Exercise details:
Which lines of the data hold the word "voor"? Copy all of them.

Information given:

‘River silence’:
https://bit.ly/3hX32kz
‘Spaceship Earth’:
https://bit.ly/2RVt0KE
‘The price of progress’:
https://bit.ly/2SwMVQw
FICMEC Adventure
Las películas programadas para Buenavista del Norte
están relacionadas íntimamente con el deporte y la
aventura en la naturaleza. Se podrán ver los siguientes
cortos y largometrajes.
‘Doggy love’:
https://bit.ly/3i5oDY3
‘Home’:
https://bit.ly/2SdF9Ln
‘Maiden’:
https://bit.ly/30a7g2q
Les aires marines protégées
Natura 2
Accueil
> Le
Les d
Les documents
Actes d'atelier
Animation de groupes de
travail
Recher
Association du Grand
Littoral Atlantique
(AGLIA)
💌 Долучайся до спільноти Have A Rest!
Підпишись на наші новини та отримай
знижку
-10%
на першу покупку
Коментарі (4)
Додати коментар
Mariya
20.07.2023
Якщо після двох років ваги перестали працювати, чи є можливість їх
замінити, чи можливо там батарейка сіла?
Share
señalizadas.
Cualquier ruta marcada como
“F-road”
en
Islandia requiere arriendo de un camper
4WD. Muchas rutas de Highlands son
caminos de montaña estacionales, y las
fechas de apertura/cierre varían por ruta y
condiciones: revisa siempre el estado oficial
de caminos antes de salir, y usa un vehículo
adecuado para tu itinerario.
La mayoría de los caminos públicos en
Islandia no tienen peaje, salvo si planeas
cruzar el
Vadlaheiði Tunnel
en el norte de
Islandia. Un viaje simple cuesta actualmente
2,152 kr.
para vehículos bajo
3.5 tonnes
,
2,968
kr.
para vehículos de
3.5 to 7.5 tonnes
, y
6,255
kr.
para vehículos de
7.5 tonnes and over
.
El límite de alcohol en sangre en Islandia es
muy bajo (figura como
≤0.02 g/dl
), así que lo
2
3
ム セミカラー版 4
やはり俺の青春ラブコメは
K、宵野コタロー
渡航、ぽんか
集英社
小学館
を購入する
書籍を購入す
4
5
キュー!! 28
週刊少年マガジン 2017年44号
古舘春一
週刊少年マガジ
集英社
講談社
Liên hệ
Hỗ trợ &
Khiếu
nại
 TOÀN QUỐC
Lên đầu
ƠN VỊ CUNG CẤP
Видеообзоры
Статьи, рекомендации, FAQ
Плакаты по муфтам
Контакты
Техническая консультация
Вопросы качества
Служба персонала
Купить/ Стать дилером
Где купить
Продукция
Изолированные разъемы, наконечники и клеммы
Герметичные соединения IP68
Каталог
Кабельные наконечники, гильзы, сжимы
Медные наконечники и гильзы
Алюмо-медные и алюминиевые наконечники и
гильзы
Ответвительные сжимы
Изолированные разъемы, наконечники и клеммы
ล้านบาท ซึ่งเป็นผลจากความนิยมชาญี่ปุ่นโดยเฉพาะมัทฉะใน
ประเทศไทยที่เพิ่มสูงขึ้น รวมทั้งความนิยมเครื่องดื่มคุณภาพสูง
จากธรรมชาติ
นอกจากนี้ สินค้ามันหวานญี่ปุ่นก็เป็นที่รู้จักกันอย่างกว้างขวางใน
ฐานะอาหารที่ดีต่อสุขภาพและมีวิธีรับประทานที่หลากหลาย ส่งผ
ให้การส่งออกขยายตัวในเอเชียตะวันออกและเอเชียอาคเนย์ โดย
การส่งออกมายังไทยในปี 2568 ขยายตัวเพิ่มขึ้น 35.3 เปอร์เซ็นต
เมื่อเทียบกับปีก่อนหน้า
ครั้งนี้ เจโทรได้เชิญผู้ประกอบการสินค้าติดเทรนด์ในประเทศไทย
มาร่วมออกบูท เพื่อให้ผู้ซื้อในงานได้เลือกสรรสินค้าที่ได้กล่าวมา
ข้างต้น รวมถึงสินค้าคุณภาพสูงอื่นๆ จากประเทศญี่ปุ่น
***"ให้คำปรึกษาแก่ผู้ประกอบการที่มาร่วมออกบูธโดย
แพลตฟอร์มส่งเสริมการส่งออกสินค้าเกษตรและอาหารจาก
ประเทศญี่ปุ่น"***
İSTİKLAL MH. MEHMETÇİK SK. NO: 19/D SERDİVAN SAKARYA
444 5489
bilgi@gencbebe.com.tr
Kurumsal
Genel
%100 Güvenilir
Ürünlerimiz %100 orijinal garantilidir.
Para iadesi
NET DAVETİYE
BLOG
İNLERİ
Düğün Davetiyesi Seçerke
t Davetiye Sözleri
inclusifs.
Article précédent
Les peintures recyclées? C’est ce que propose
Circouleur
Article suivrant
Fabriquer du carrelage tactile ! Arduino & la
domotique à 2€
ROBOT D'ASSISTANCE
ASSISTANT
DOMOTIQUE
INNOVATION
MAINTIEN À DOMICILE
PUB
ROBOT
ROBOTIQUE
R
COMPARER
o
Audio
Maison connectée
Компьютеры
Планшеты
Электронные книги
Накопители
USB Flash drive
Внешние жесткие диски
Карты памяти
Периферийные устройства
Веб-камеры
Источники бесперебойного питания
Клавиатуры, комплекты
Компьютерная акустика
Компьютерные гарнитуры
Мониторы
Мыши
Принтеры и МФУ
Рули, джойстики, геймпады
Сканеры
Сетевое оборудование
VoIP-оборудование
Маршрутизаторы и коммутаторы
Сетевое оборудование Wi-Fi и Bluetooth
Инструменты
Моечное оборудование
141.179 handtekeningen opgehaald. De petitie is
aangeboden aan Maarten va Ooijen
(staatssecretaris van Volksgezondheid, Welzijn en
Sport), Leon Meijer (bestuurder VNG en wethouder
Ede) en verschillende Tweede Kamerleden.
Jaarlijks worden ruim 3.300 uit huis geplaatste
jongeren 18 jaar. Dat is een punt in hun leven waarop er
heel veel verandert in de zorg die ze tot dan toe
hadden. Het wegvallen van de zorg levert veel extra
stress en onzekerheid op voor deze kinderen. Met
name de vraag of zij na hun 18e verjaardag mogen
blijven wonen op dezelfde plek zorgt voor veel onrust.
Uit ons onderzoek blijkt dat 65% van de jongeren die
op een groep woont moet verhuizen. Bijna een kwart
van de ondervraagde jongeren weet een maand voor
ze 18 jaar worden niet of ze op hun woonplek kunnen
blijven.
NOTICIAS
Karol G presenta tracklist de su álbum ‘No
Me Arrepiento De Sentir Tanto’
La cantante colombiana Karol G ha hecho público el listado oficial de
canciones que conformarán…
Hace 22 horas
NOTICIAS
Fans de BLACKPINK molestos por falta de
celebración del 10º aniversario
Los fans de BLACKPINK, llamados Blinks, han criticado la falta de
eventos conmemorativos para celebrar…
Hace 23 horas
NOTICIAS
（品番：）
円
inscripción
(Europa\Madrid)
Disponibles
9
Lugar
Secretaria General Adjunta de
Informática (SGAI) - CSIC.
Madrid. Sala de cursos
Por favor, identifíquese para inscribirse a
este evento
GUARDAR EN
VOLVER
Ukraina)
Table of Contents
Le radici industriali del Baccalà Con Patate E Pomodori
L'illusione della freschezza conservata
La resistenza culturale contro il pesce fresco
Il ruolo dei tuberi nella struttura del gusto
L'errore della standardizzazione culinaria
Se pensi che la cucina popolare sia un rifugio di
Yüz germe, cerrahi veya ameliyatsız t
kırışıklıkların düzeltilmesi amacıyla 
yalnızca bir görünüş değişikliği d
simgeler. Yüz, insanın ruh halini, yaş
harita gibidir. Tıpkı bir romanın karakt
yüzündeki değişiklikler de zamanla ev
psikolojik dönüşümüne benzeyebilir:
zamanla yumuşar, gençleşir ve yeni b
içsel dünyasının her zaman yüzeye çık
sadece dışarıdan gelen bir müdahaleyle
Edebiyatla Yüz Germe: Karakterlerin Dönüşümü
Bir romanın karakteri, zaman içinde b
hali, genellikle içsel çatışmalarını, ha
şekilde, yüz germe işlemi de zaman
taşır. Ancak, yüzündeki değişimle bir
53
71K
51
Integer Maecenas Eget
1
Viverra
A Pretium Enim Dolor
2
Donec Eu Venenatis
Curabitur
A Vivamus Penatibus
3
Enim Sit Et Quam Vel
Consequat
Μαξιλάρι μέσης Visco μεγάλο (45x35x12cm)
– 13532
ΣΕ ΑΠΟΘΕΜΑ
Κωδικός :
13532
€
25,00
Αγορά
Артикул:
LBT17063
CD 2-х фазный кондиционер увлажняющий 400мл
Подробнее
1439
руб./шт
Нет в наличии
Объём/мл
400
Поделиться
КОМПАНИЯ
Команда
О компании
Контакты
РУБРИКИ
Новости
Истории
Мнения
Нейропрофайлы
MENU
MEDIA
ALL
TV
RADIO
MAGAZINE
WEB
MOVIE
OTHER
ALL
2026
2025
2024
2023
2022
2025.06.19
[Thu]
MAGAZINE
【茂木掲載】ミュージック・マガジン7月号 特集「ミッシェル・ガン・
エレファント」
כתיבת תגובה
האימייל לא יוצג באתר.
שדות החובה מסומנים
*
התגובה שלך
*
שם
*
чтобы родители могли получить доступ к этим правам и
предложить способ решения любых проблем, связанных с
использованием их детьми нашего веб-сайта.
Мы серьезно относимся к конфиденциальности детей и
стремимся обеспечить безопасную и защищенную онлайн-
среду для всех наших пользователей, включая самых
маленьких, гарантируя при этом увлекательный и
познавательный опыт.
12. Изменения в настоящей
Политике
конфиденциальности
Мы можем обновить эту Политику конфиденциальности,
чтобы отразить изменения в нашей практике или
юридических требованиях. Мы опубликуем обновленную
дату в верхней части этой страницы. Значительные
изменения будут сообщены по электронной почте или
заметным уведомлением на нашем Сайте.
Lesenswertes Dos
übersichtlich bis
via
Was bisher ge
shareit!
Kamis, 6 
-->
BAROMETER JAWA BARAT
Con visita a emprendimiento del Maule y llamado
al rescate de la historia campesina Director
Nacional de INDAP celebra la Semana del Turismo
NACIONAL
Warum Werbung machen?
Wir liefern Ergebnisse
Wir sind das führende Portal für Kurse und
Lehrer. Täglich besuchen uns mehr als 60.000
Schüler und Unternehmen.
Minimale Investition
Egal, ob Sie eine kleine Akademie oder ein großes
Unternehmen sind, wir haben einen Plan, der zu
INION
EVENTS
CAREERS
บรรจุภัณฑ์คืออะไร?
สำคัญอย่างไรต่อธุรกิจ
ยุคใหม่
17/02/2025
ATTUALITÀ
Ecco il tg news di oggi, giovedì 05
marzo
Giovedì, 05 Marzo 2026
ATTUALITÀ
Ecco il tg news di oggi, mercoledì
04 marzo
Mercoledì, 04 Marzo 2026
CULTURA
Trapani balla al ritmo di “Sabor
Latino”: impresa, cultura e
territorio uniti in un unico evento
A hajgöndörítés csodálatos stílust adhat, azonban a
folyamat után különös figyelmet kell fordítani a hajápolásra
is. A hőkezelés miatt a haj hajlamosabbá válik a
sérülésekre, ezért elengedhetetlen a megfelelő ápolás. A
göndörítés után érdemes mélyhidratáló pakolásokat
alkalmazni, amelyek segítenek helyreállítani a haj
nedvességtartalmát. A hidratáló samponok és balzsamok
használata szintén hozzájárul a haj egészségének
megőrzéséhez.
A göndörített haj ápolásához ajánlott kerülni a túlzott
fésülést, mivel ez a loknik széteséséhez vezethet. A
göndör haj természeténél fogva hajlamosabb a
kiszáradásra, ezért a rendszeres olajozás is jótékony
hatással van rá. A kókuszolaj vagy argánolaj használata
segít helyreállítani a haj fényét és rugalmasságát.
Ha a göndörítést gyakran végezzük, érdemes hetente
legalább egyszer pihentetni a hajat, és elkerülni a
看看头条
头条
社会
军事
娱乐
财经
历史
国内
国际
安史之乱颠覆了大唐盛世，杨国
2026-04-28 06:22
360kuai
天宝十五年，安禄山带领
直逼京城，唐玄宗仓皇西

Reply:
stress en onzekerheid op voor deze kinderen. Met
blijven wonen op dezelfde plek zorgt voor veel onrust.
van de ondervraagde jongeren weet een maand voor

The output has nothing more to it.